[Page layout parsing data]

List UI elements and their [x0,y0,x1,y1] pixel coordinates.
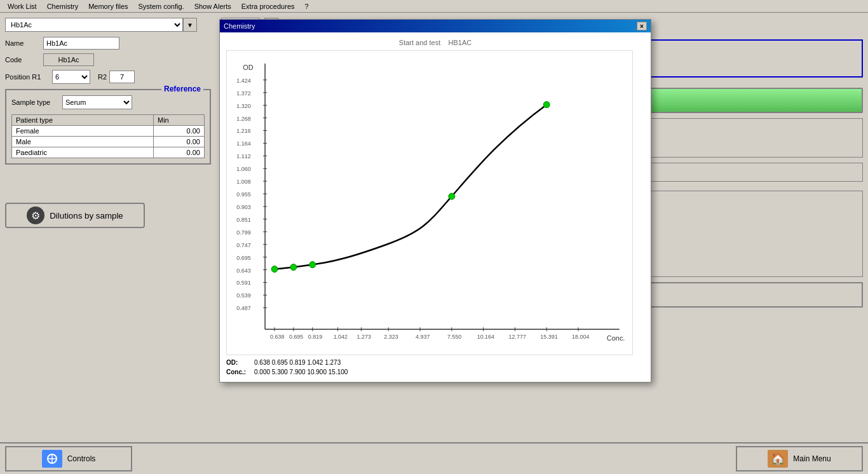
sample-type-label: Sample type [11,98,62,106]
reference-table: Patient type Min Female 0.00 Male 0.00 P… [11,114,205,158]
position-label: Position R1 [5,73,50,81]
svg-text:0.643: 0.643 [236,267,250,274]
patient-type-paediatric: Paediatric [12,147,154,158]
chart-conc-row: Conc.: 0.000 5.300 7.900 10.900 15.100 [226,369,644,376]
menu-worklist[interactable]: Work List [3,1,42,11]
od-data-label: OD: [226,359,252,366]
col-patient-type: Patient type [12,115,154,126]
code-input[interactable] [43,53,94,66]
name-input[interactable] [43,37,119,50]
svg-point-69 [271,266,278,273]
menu-help[interactable]: ? [300,1,314,11]
svg-text:0.851: 0.851 [236,217,250,223]
svg-text:2.323: 2.323 [384,334,398,340]
svg-text:0.903: 0.903 [236,204,250,210]
main-menu-button[interactable]: 🏠 Main Menu [736,446,863,471]
svg-text:0.819: 0.819 [308,334,322,340]
chart-modal-close-button[interactable]: × [637,22,647,30]
svg-text:1.060: 1.060 [236,166,250,172]
col-min: Min [154,115,205,126]
dilutions-label: Dilutions by sample [50,211,123,220]
patient-type-male: Male [12,137,154,147]
svg-text:1.008: 1.008 [236,179,250,185]
od-data-values: 0.638 0.695 0.819 1.042 1.273 [254,359,341,366]
svg-text:1.216: 1.216 [236,128,250,134]
name-row: Name [5,37,211,50]
code-row: Code [5,53,211,66]
conc-data-values: 0.000 5.300 7.900 10.900 15.100 [254,369,348,376]
controls-bottom-label: Controls [67,454,96,463]
svg-text:15.391: 15.391 [540,334,557,340]
conc-data-label: Conc.: [226,369,252,376]
menu-showalerts[interactable]: Show Alerts [189,1,236,11]
position-select[interactable]: 6 [52,70,90,84]
svg-text:OD: OD [243,64,254,71]
svg-text:1.320: 1.320 [236,103,250,109]
dilutions-icon: ⚙ [27,207,44,224]
svg-text:10.164: 10.164 [477,334,494,340]
menu-extraprocedures[interactable]: Extra procedures [236,1,300,11]
chart-svg: OD Conc. 1.424 1.372 1.320 1.268 1.216 1… [226,50,633,355]
svg-text:0.695: 0.695 [289,334,303,340]
r2-label: R2 [98,73,107,81]
table-row: Female 0.00 [12,126,205,137]
svg-text:0.539: 0.539 [236,292,250,299]
svg-text:0.638: 0.638 [270,334,284,340]
sample-type-row: Sample type Serum [11,95,205,109]
chart-modal-body: Start and test HB1AC OD Conc. 1.424 1.37… [220,32,651,382]
patient-type-female: Female [12,126,154,137]
code-label: Code [5,56,43,64]
svg-point-70 [290,264,297,271]
menu-sysconfig[interactable]: System config. [133,1,189,11]
svg-point-72 [449,193,455,200]
female-min: 0.00 [154,126,205,137]
menubar: Work List Chemistry Memory files System … [0,0,868,13]
chart-modal-title: Chemistry [224,22,255,30]
male-min: 0.00 [154,137,205,147]
name-label: Name [5,39,43,47]
svg-text:1.112: 1.112 [236,153,250,159]
svg-point-73 [543,102,550,108]
reference-box: Reference Sample type Serum Patient type… [5,89,211,165]
svg-text:7.550: 7.550 [447,334,461,340]
menu-memory[interactable]: Memory files [83,1,133,11]
svg-text:0.695: 0.695 [236,255,250,261]
test-dropdown-btn[interactable]: ▼ [183,18,197,32]
controls-icon [42,450,62,468]
table-row: Paediatric 0.00 [12,147,205,158]
svg-text:1.042: 1.042 [334,334,348,340]
svg-text:0.955: 0.955 [236,191,250,198]
menu-chemistry[interactable]: Chemistry [42,1,84,11]
test-dropdown-row: Hb1Ac ▼ [5,18,211,32]
bottom-bar: Controls 🏠 Main Menu [0,442,868,474]
position-row: Position R1 6 R2 [5,70,211,84]
svg-text:1.164: 1.164 [236,140,250,147]
svg-text:0.487: 0.487 [236,305,250,311]
controls-bottom-button[interactable]: Controls [5,446,132,471]
svg-text:1.372: 1.372 [236,90,250,97]
dilutions-button[interactable]: ⚙ Dilutions by sample [5,203,145,228]
svg-text:4.937: 4.937 [416,334,430,340]
svg-text:18.004: 18.004 [572,334,589,340]
table-row: Male 0.00 [12,137,205,147]
home-icon: 🏠 [768,450,788,468]
chart-modal-titlebar: Chemistry × [220,20,651,32]
svg-text:1.424: 1.424 [236,78,250,84]
chart-od-row: OD: 0.638 0.695 0.819 1.042 1.273 [226,359,644,366]
svg-point-71 [309,262,316,268]
paediatric-min: 0.00 [154,147,205,158]
svg-text:1.268: 1.268 [236,116,250,122]
svg-text:Conc.: Conc. [607,334,625,342]
reference-title: Reference [161,85,203,93]
test-dropdown[interactable]: Hb1Ac [5,18,183,32]
sample-type-select[interactable]: Serum [62,95,132,109]
left-panel: Hb1Ac ▼ Name Code Position R1 6 R2 Refer… [0,13,216,442]
svg-text:0.591: 0.591 [236,280,250,286]
chart-modal: Chemistry × Start and test HB1AC OD Conc… [219,19,651,383]
main-menu-label: Main Menu [793,454,831,463]
r2-input[interactable] [109,71,135,83]
svg-text:12.777: 12.777 [508,334,526,340]
chart-subtitle: Start and test HB1AC [226,39,644,46]
svg-text:1.273: 1.273 [356,334,370,340]
svg-text:0.799: 0.799 [236,229,250,236]
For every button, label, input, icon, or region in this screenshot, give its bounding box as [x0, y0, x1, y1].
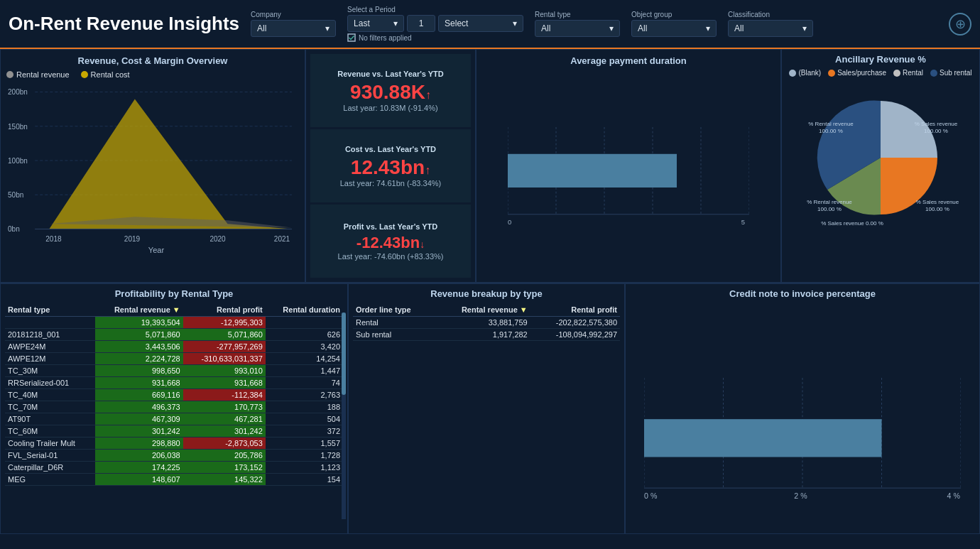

| Work to be completed |
Counting only lines that hold "Chemistry", report how many there are in the records above, as a bare number.

| Output for this exercise |
5